Just finished review and technically they were within plan. I could nitpick them and say the PA was too sloppy for a long reversal or the following reverse trade going short also too sloppy to take but that's kinda of hind sighting it. Sometimes it still feels like I'm learning my set ups and other days they're as clear as day. I think maybe it was just a day the set ups weren't working. Gotta run, got a guitar lesson.
Or by chance was it a day where the PA jitters creeped into your head - and had an affect Not accusatory - rather asking And yeah all roads I'm thinking about lead back to disassociating yourself more RN
Too much thinking today. I'm trying be absolutely sure my set ups are valid. It's slowing me down and taking me out of the 'flow'. Missed one trade due to over analysis and didn't get the order in quick enough. Overall felt stiff today. A failed set up that I would normally reverse on I just froze trying to name the set up. Made a mistake and exited a trade too soon on normal PB. That would have been the best trade of the day. There is very little room for error in trading. Emotionally felt fine. A little frustrated but was able to let go. More technical errors than emotional today. But then aren't those the same thing? Certainly on the early exit it was a poor emotional reaction. Honestly I think the time change (day light savings) is effecting me too. Even though gained an hour it always takes me a week to adjust. Back at it tomorrow.

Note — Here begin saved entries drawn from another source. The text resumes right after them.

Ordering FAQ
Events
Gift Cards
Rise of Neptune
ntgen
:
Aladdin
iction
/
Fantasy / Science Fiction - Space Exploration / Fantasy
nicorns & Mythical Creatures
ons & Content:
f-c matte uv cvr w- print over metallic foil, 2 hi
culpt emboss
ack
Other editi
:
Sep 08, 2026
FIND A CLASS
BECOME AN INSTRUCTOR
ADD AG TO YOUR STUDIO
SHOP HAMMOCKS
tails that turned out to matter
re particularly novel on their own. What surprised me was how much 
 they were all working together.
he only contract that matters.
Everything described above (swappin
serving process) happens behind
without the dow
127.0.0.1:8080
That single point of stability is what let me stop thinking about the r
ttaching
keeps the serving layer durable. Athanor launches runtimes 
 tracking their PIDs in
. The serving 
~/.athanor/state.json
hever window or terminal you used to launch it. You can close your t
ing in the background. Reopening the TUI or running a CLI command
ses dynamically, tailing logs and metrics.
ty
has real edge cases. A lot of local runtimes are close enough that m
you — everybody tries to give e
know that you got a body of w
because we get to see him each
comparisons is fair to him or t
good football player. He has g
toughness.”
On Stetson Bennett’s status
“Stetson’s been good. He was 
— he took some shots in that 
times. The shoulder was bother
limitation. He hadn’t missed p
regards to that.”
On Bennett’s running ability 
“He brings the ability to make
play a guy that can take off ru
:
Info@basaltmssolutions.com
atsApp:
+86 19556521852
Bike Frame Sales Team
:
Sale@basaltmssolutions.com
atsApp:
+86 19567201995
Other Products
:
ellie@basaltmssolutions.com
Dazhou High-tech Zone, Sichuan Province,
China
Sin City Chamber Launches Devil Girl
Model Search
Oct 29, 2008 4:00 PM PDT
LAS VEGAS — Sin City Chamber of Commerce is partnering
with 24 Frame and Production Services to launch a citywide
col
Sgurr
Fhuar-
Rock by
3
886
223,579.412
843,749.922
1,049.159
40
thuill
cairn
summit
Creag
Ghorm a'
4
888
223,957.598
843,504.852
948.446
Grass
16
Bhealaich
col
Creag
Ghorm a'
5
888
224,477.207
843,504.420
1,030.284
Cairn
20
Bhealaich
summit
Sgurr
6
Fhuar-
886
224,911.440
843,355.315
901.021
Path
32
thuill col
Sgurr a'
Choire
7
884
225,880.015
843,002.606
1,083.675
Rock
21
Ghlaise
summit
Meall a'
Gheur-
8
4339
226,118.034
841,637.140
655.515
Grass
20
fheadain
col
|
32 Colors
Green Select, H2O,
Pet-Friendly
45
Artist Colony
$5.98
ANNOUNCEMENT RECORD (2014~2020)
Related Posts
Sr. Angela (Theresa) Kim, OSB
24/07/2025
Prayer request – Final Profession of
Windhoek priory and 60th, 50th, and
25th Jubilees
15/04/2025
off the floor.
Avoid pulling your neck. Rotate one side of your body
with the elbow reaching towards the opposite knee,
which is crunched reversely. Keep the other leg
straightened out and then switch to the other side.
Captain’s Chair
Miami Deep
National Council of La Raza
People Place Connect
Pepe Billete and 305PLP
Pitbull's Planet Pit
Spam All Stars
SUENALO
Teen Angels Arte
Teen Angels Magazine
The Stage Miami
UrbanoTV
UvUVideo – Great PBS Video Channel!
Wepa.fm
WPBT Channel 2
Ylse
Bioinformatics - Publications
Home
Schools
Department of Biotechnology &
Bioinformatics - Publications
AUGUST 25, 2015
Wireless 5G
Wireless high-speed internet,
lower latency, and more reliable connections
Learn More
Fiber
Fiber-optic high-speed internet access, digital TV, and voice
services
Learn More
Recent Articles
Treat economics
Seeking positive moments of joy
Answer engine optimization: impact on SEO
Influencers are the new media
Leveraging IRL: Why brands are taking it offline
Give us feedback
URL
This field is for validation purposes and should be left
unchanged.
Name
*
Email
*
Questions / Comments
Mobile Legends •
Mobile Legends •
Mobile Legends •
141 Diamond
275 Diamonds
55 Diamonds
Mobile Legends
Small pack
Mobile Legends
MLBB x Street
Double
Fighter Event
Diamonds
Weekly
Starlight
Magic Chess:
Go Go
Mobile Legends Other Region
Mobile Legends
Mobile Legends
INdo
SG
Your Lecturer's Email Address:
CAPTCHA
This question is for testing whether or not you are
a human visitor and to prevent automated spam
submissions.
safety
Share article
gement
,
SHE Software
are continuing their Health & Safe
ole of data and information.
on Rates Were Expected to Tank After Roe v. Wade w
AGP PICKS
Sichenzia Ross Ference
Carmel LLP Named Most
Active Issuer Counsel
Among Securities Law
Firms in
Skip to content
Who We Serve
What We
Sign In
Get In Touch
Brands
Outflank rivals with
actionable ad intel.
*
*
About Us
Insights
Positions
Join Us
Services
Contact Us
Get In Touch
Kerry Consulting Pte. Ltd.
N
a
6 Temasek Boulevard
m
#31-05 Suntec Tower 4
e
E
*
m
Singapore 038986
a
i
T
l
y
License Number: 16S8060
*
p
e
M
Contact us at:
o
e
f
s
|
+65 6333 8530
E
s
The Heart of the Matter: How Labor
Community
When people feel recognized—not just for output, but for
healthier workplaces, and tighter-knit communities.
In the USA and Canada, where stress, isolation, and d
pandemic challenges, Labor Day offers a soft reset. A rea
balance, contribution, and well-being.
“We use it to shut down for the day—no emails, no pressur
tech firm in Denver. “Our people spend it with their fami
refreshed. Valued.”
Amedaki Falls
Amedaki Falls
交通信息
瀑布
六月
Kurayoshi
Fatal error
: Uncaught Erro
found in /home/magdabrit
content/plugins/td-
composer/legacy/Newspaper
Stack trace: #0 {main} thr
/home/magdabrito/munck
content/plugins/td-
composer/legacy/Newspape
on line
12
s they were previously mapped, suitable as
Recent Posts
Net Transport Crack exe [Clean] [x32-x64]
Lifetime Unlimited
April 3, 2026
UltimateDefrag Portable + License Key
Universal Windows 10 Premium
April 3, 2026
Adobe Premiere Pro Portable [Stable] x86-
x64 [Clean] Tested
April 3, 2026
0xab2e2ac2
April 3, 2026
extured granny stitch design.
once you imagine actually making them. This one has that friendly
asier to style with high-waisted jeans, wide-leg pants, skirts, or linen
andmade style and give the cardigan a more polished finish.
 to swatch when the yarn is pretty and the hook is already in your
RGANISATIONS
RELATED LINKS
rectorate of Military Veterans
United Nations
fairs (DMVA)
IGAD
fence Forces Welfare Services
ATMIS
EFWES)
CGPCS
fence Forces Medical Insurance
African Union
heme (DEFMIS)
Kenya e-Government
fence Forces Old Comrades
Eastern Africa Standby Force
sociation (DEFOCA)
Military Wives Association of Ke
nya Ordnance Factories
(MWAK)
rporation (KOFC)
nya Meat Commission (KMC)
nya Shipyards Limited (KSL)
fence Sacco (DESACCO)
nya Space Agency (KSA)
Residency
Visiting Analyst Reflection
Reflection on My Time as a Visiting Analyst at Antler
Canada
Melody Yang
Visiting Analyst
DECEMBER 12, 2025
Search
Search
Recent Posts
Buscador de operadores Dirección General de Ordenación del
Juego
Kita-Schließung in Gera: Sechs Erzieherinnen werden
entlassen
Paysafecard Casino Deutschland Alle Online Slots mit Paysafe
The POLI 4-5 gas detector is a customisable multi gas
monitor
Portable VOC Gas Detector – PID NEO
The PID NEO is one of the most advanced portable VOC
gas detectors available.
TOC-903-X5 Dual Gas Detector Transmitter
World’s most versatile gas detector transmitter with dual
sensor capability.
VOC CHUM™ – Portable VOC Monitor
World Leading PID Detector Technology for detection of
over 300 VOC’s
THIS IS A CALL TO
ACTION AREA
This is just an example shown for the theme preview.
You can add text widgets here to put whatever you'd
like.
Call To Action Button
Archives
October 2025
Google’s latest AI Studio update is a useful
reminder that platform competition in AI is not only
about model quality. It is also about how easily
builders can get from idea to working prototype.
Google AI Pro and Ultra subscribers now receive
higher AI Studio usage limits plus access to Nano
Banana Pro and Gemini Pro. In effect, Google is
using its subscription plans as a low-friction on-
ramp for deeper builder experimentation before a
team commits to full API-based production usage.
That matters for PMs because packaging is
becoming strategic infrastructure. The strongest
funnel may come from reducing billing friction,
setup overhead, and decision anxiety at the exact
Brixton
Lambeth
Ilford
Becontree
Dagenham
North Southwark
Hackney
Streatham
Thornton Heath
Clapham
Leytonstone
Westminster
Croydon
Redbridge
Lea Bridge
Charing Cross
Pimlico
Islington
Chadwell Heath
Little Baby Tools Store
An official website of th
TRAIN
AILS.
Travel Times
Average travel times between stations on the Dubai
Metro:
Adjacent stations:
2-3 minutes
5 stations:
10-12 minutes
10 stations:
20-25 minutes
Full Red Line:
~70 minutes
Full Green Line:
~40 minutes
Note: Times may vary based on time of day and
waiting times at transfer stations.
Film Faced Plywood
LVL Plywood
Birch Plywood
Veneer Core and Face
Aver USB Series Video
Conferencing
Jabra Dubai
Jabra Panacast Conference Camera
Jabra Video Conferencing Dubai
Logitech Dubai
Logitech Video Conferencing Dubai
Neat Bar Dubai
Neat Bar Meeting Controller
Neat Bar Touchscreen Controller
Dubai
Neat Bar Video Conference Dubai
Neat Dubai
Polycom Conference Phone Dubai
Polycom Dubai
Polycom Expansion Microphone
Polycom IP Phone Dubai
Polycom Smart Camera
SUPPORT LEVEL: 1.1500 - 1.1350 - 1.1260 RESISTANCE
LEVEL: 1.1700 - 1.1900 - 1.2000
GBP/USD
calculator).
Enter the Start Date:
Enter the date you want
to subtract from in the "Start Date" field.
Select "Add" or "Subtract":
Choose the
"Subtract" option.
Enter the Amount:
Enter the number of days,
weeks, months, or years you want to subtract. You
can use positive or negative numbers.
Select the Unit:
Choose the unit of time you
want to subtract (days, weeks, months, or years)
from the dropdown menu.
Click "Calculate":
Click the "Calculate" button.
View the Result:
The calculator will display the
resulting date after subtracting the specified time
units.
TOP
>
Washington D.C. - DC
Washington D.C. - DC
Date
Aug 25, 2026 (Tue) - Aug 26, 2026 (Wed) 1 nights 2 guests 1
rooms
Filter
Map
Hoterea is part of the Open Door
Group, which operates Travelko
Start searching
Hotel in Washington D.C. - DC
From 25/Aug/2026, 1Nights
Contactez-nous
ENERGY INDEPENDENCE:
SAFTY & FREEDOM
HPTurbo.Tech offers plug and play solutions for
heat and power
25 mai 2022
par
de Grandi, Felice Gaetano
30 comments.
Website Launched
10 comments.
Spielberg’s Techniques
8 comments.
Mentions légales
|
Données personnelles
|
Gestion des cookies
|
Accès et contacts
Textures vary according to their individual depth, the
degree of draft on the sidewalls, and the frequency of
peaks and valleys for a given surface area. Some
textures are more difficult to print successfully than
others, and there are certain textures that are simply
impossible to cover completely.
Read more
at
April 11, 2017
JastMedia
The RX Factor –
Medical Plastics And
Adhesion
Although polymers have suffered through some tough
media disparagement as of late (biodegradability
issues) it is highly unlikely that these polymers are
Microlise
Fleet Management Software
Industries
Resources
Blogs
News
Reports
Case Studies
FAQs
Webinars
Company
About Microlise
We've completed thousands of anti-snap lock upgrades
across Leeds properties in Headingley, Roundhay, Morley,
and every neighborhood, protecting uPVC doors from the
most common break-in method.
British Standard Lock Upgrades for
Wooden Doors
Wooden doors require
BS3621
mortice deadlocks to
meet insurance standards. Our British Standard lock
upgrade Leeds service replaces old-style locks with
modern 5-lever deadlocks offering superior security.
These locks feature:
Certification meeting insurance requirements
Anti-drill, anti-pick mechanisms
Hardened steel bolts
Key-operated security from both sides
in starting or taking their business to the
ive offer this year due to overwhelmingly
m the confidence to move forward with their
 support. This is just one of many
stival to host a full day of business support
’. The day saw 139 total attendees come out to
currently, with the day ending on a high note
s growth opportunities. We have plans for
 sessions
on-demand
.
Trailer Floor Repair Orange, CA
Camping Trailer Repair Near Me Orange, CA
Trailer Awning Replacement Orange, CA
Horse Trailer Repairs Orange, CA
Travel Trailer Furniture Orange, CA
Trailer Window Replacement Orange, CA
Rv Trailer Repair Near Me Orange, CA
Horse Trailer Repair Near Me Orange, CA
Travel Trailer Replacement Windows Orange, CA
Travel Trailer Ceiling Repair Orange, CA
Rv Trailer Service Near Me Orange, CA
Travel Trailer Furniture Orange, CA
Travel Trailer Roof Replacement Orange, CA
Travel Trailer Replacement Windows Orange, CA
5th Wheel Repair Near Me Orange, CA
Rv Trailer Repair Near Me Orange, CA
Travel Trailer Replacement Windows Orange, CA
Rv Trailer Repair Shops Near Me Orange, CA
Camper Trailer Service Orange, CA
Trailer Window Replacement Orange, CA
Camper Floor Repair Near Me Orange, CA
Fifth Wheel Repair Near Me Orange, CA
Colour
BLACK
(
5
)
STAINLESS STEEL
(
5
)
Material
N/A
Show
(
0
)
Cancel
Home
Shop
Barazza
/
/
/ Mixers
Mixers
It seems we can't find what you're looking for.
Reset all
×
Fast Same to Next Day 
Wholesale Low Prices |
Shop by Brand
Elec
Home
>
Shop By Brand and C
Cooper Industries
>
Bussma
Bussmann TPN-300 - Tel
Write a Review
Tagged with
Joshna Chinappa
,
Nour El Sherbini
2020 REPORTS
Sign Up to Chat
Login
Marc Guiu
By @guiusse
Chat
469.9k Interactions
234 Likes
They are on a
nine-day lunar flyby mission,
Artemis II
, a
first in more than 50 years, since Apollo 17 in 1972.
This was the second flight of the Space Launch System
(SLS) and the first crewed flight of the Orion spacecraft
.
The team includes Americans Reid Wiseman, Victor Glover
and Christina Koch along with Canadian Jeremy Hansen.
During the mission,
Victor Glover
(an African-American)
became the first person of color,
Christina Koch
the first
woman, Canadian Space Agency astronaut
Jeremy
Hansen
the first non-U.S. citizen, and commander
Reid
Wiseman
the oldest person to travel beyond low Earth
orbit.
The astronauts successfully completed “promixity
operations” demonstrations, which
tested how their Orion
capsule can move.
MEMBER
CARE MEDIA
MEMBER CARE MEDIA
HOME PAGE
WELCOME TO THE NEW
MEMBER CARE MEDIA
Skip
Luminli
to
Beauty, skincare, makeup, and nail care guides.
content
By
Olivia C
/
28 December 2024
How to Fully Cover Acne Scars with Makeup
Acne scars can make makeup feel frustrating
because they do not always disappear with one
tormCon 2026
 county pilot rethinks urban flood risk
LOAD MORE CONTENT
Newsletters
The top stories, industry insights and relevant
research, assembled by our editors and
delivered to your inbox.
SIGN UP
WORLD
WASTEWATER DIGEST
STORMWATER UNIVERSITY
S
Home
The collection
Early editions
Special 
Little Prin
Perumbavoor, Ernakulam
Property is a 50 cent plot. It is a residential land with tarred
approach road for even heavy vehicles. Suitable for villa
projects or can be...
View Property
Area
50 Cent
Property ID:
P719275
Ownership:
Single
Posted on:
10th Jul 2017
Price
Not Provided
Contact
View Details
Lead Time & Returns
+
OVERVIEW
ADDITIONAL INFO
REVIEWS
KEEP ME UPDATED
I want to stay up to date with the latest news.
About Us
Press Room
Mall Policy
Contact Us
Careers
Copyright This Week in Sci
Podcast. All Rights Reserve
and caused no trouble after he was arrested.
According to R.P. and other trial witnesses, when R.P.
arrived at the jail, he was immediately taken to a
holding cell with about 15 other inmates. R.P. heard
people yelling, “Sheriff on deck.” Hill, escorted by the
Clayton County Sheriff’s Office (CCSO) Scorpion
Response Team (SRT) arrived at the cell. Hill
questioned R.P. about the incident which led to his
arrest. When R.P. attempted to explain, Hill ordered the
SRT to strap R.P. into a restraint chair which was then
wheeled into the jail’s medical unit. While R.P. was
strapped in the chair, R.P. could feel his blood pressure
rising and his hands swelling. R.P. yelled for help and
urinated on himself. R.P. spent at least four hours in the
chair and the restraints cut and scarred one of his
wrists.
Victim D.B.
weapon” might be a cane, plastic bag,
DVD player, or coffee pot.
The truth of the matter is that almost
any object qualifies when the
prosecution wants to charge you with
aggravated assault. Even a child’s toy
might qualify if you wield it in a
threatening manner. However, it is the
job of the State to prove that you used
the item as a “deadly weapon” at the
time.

If you read back over your last several post - you are in a loop Break the damn thing And quit making excuses You fucked up - because you fucked up..., stop it btw..., When I fuck up - its because I fucked up - period ============== Feel free to cuss me out..., call me a prick But once over being pissed about what I said above - fix it..., else it will never get fixed ========================= I will not allow you to back up - either move forward..., or call it quits You've been at this very same place before - last year tax time came along and you had an out No outs J - fix this and move on... Break the loop You know how to trade - your methodology / skills are way past more than adequate Now..., become a damn trader Your prick of a friend RN
J I'm not an expert by any means but it really helped me last week I told RN I didn't know if I was cut out for this and he told me it was my decision I decided to keep trying because I had not really followed my plan . I knew my plan made money so I concentrated on keeping my losses small and it has helped me tremendously . I know I still need to work on my entries and letting my winners run but now that I trust myself to cut my losses its been a lot less stressful.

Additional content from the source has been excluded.